The victims, ironically, were known for their e-security savvy and had taken virtually every precaution they could. The same cannot be said of most e-tailers. Most could do a lot more to secure their sites. Perhaps these attacks are the wake-up call they need. And maybe that was their point.
INTERNET SLAVES DO THE DIRTY WORK
One of the most disturbing aspects of the recent attacks is the way hackers used other systems on the Internet as robots or slaves to multiply the ferocity, and also cover their tracks. “The power of the Internet,” observes e-security expert Adel Melek, a partner in Deloitte & Touche’s Toronto-based e-business consulting group, “was used against itself for the first time in these attacks. That is new.”
Hackers broke into dozens or hundreds of vulnerable systems on the Net, both corporate systems and home PCs, and planted zombie programs, all scheduled to begin flooding the target site with requests at a specific time. “Some [victims] experienced a gigabit of requests hitting their sites every second,” notes security consultant Eckhardt Kriel, a partner with Ernst & Young LLP in Toronto. “You can’t do that from a single computer.”
Using robots to do the dirty work in the attacks will also hinder investigators and prosecutors, Melek believes. They may in some cases be able to trace the attack back to a particular computer. But any computer owner, including the real hackers, could claim their system had been invaded and a zombie planted. And it would be difficult or impossible to prove otherwise.
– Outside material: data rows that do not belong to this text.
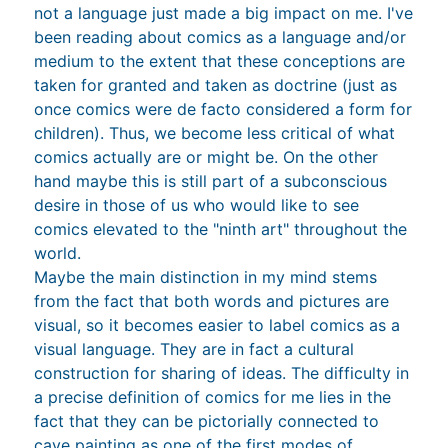
not a language just made a big impact on me. I've
been reading about comics as a language and/or
medium to the extent that these conceptions are
taken for granted and taken as doctrine (just as
once comics were de facto considered a form for
children). Thus, we become less critical of what
comics actually are or might be. On the other
hand maybe this is still part of a subconscious
desire in those of us who would like to see
comics elevated to the "ninth art" throughout the
world.
Maybe the main distinction in my mind stems
from the fact that both words and pictures are
visual, so it becomes easier to label comics as a
visual language. They are in fact a cultural
construction for sharing of ideas. The difficulty in
a precise definition of comics for me lies in the
fact that they can be pictorially connected to
cave painting as one of the first modes of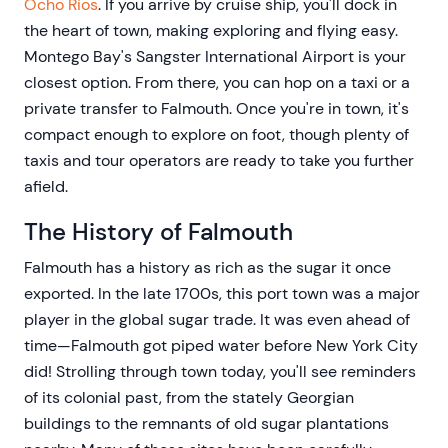
Ocho Rios
. If you arrive by cruise ship, you'll dock in
the heart of town, making exploring and flying easy.
Montego Bay's Sangster International Airport is your
closest option. From there, you can hop on a taxi or a
private transfer to Falmouth. Once you're in town, it's
compact enough to explore on foot, though plenty of
taxis and tour operators are ready to take you further
afield.
The History of Falmouth
Falmouth has a history as rich as the sugar it once
exported. In the late 1700s, this port town was a major
player in the global sugar trade. It was even ahead of
time—Falmouth got piped water before New York City
did! Strolling through town today, you'll see reminders
of its colonial past, from the stately Georgian
buildings to the remnants of old sugar plantations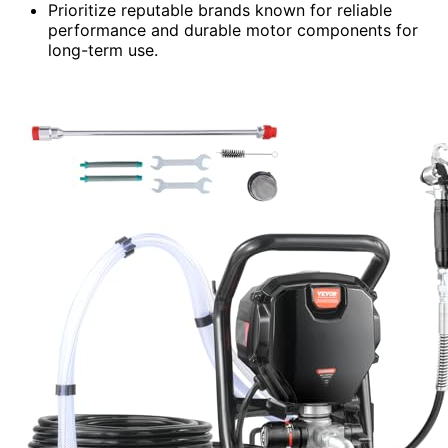
Prioritize reputable brands known for reliable
performance and durable motor components for
long-term use.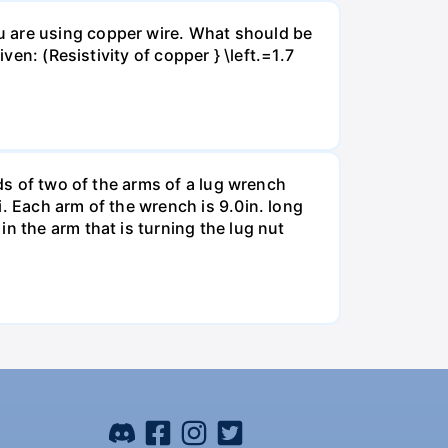
u are using copper wire. What should be
ven: (Resistivity of copper } \left.=1.7
nds of two of the arms of a lug wrench
. Each arm of the wrench is 9.0in. long
n the arm that is turning the lug nut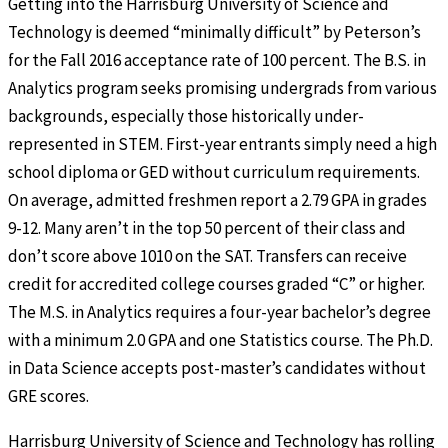
Getting into the Harrisburg University of Science and
Technology is deemed “minimally difficult” by Peterson’s
for the Fall 2016 acceptance rate of 100 percent. The B.S. in
Analytics program seeks promising undergrads from various
backgrounds, especially those historically under-
represented in STEM. First-year entrants simply need a high
school diploma or GED without curriculum requirements.
On average, admitted freshmen report a 2.79 GPA in grades
9-12. Many aren’t in the top 50 percent of their class and
don’t score above 1010 on the SAT. Transfers can receive
credit for accredited college courses graded “C” or higher.
The M.S. in Analytics requires a four-year bachelor’s degree
with a minimum 2.0 GPA and one Statistics course. The Ph.D.
in Data Science accepts post-master’s candidates without
GRE scores.
Harrisburg University of Science and Technology has rolling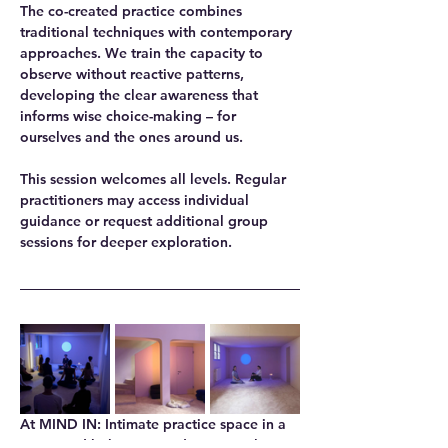
The co-created practice combines 
traditional techniques with contemporary 
approaches. We train the capacity to 
observe without reactive patterns, 
developing the clear awareness that 
informs wise choice-making – for 
ourselves and the ones around us.
This session welcomes all levels. Regular 
practitioners may access individual 
guidance or request additional group 
sessions for deeper exploration.
At MIND IN
: Intimate practice space in a 
renovated bakery, providing natural 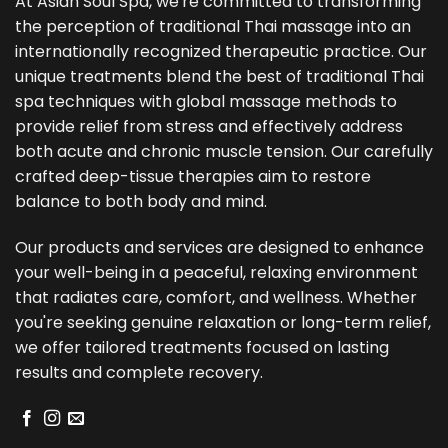
At Asian Soul Spa, we're committed to transforming
the perception of traditional Thai massage into an
internationally recognized therapeutic practice. Our
unique treatments blend the best of traditional Thai
spa techniques with global massage methods to
provide relief from stress and effectively address
both acute and chronic muscle tension. Our carefully
crafted deep-tissue therapies aim to restore
balance to both body and mind.
Our products and services are designed to enhance
your well-being in a peaceful, relaxing environment
that radiates care, comfort, and wellness. Whether
you're seeking genuine relaxation or long-term relief,
we offer tailored treatments focused on lasting
results and complete recovery.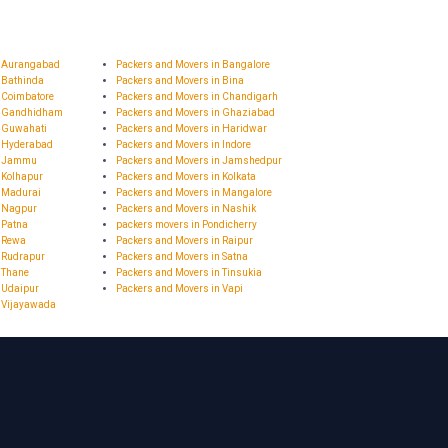
n Aurangabad
Packers and Movers in Bangalore
 Bathinda
Packers and Movers in Bina
 Coimbatore
Packers and Movers in Chandigarh
n Gandhidham
Packers and Movers in Ghaziabad
n Guwahati
Packers and Movers in Haridwar
n Hyderabad
Packers and Movers in Indore
in Jammu
Packers and Movers in Jamshedpur
 Kolhapur
Packers and Movers in Kolkata
n Madurai
Packers and Movers in Mangalore
n Nagpur
Packers and Movers in Nashik
 Patna
packers movers in Pondicherry
n Rewa
Packers and Movers in Raipur
 Rudrapur
Packers and Movers in Satna
 Thane
Packers and Movers in Tinsukia
 Udaipur
Packers and Movers in Vapi
n Vijayawada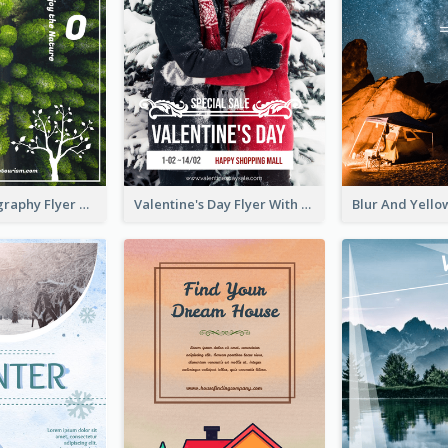
Forest Photography Flyer Of ECO Tourism
Valentine's Day Flyer With Photo Of Couple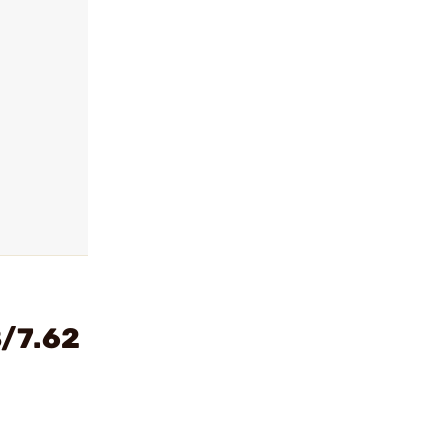
8/7.62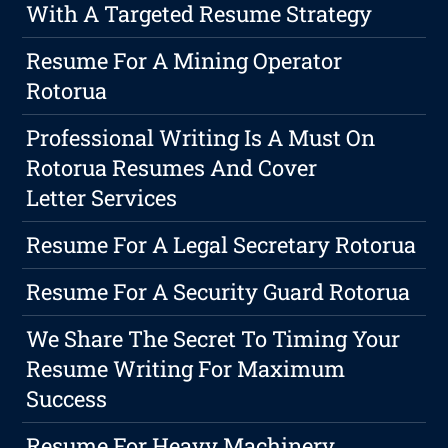
With A Targeted Resume Strategy
Resume For A Mining Operator
Rotorua
Professional Writing Is A Must On
Rotorua Resumes And Cover
Letter Services
Resume For A Legal Secretary Rotorua
Resume For A Security Guard Rotorua
We Share The Secret To Timing Your
Resume Writing For Maximum
Success
Resume For Heavy Machinery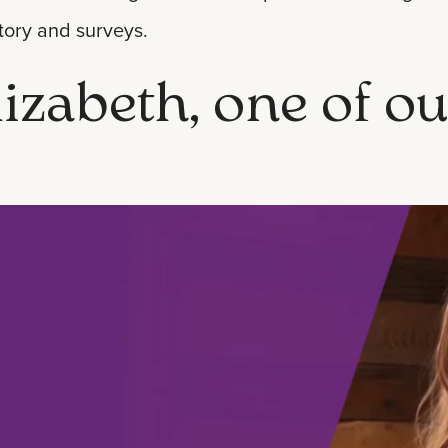
tory and surveys.
izabeth, one of ou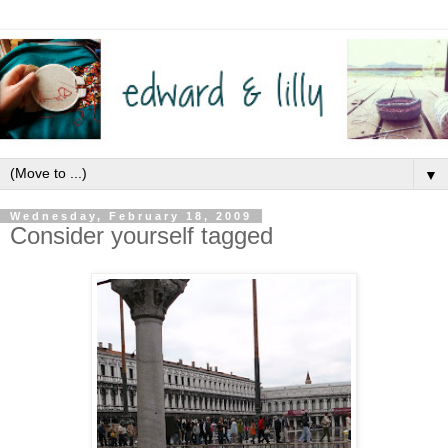
▼
Wednesday, February 18, 2009
Consider yourself tagged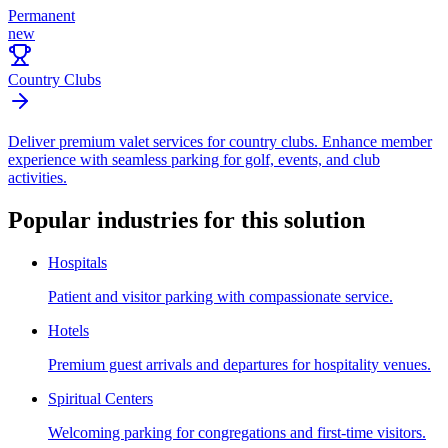
Permanent
new
Country Clubs
Deliver premium valet services for country clubs. Enhance member
experience with seamless parking for golf, events, and club
activities.
Popular industries for this solution
Hospitals
Patient and visitor parking with compassionate service.
Hotels
Premium guest arrivals and departures for hospitality venues.
Spiritual Centers
Welcoming parking for congregations and first-time visitors.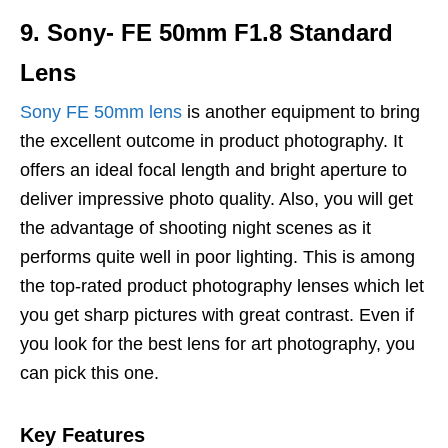
9. Sony- FE 50mm F1.8 Standard
Lens
Sony FE 50mm lens
is another equipment to bring
the excellent outcome in product photography. It
offers an ideal focal length and bright aperture to
deliver impressive photo quality. Also, you will get
the advantage of shooting night scenes as it
performs quite well in poor lighting. This is among
the top-rated product photography lenses which let
you get sharp pictures with great contrast. Even if
you look for the best lens for art photography, you
can pick this one.
Key Features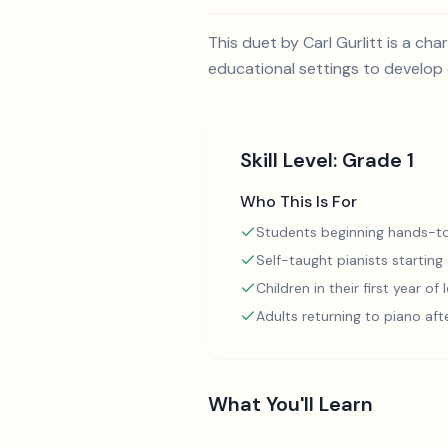
This duet by Carl Gurlitt is a ch
educational settings to develop e
Skill Level:
Grade 1
Who This Is For
Students beginning hands-to
Self-taught pianists starting
Children in their first year of
Adults returning to piano aft
What You'll Learn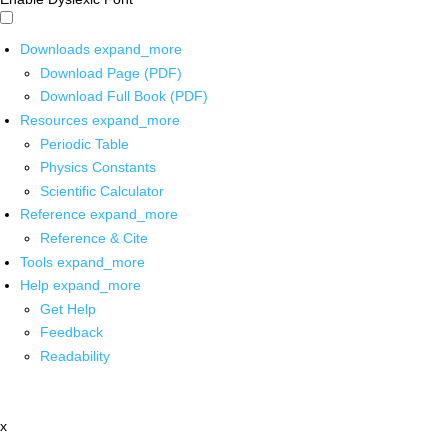
Downloads
expand_more
Download Page (PDF)
Download Full Book (PDF)
Resources
expand_more
Periodic Table
Physics Constants
Scientific Calculator
Reference
expand_more
Reference & Cite
Tools
expand_more
Help
expand_more
Get Help
Feedback
Readability
x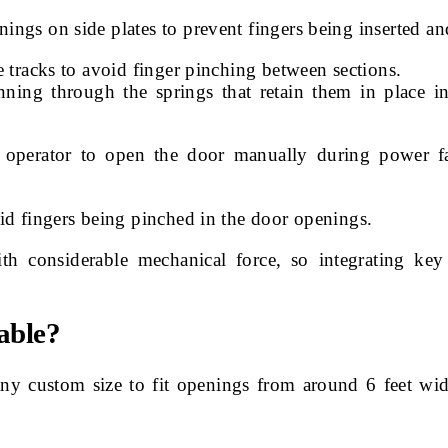
ngs on side plates to prevent fingers being inserted an
 tracks to avoid finger pinching between sections.
nning through the springs that retain them in place i
 operator to open the door manually during power f
id fingers being pinched in the door openings.
 considerable mechanical force, so integrating key 
able?
ny custom size to fit openings from around 6 feet wi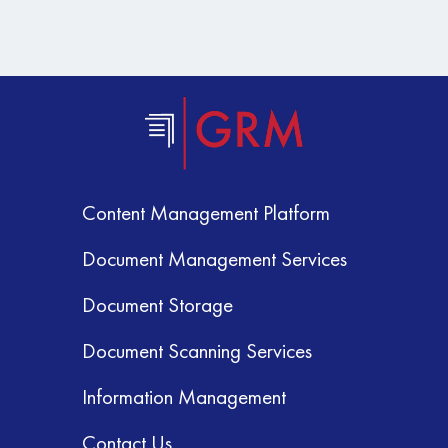
Content Management Platform
Document Management Services
Document Storage
Document Scanning Services
Information Management
Contact Us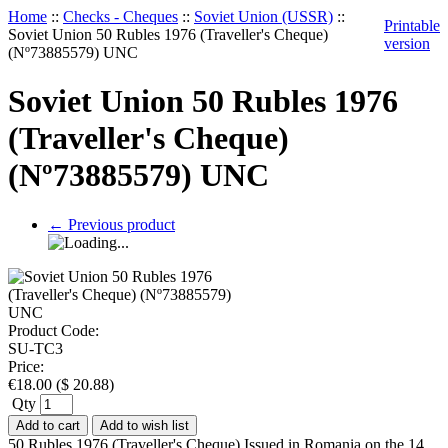
Home
::
Checks - Cheques
::
Soviet Union (USSR)
::
Printable
Soviet Union 50 Rubles 1976 (Traveller's Cheque)
version
(Nº73885579) UNC
Soviet Union 50 Rubles 1976
(Traveller's Cheque)
(Nº73885579) UNC
←
Previous product
Product Code:
SU-TC3
Price:
€
18.00
(
$
20.88
)
Qty
Add to cart
Add to wish list
50 Rubles 1976 (Traveller's Cheque) Issued in Romania on the 14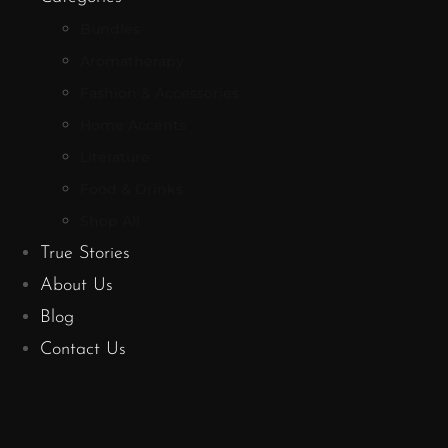
Bundles
Aromatherapy
Fashion & Accessories
Home Accents
Literature
Food & Drinks
Shop All
True Stories
About Us
Blog
Contact Us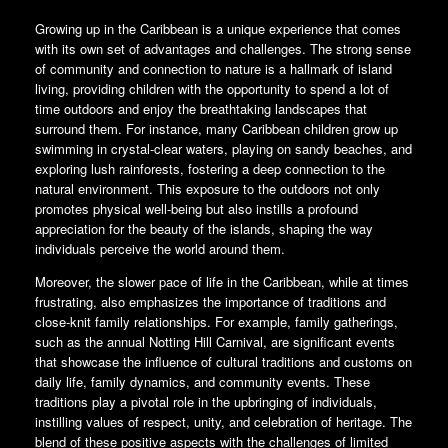
Growing up in the Caribbean is a unique experience that comes
with its own set of advantages and challenges. The strong sense
of community and connection to nature is a hallmark of island
living, providing children with the opportunity to spend a lot of
time outdoors and enjoy the breathtaking landscapes that
surround them. For instance, many Caribbean children grow up
swimming in crystal-clear waters, playing on sandy beaches, and
exploring lush rainforests, fostering a deep connection to the
natural environment. This exposure to the outdoors not only
promotes physical well-being but also instills a profound
appreciation for the beauty of the islands, shaping the way
individuals perceive the world around them.
Moreover, the slower pace of life in the Caribbean, while at times
frustrating, also emphasizes the importance of traditions and
close-knit family relationships. For example, family gatherings,
such as the annual Notting Hill Carnival, are significant events
that showcase the influence of cultural traditions and customs on
daily life, family dynamics, and community events. These
traditions play a pivotal role in the upbringing of individuals,
instilling values of respect, unity, and celebration of heritage. The
blend of these positive aspects with the challenges of limited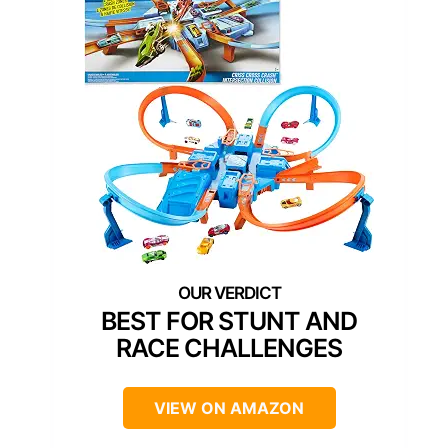
BEST FOR STUNT AND
RACE CHALLENGES
VIEW ON AMAZON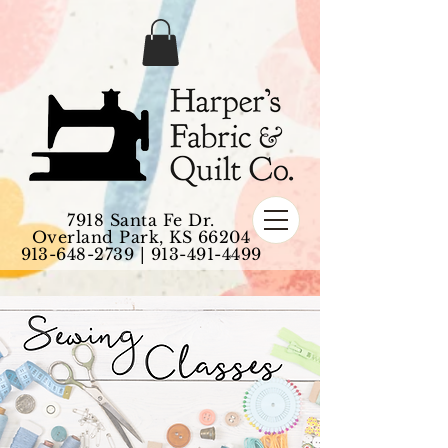
7918 Santa Fe Dr.
Overland Park, KS 66204
913-648-2739
|
913-491-4499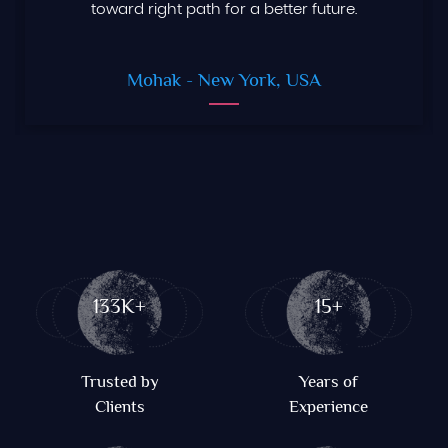
toward right path for a better future.
Mohak
- New York, USA
133K+
15+
Trusted by
Years of
Clients
Experience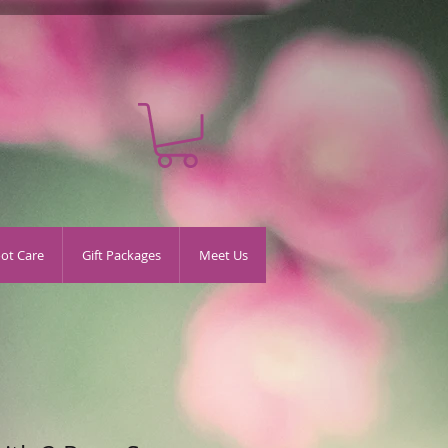
oot Care
Gift Packages
Meet Us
One implication for the future of e-commerce security is the notion of being a “good Internet neighbour” securing your systems so they can’t be used as robots. Melek speculates that as awareness of the risks rises, PC manufacturers may begin to build firewalls into their products.
COST OF THE BREACH
The first, obvious impact on the victims was financial. The HMV site was down for about an hour and customers couldn’t use it for an undisclosed amount of time before that. Sales were lost. Some customers may have come back later in the day or the next day and completed transactions. But many would find other places to buy or decide not to buy, McBrien says. He can’t or won’t estimate the extent of the financial loss, although he admits it was not insignificant.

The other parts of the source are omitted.